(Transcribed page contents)
§ §

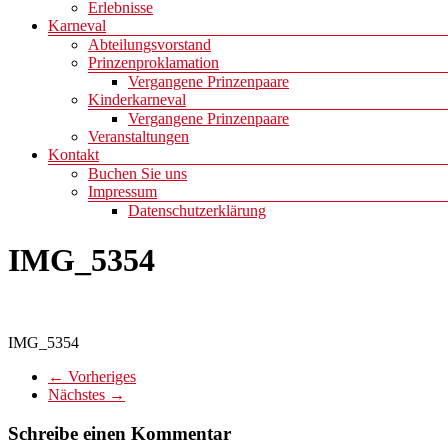
Erlebnisse
Karneval
Abteilungsvorstand
Prinzenproklamation
Vergangene Prinzenpaare
Kinderkarneval
Vergangene Prinzenpaare
Veranstaltungen
Kontakt
Buchen Sie uns
Impressum
Datenschutzerklärung
IMG_5354
IMG_5354
← Vorheriges
Nächstes →
Schreibe einen Kommentar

§ §

The problem
Leaving out any pictures, write the records above out exactly as they are.

Answer for the task
Erlebnisse
Karneval
Abteilungsvorstand
Prinzenproklamation
Vergangene Prinzenpaare
Kinderkarneval
Vergangene Prinzenpaare
Veranstaltungen
Kontakt
Buchen Sie uns
Impressum
Datenschutzerklärung
IMG_5354
IMG_5354
← Vorheriges
Nächstes →
Schreibe einen Kommentar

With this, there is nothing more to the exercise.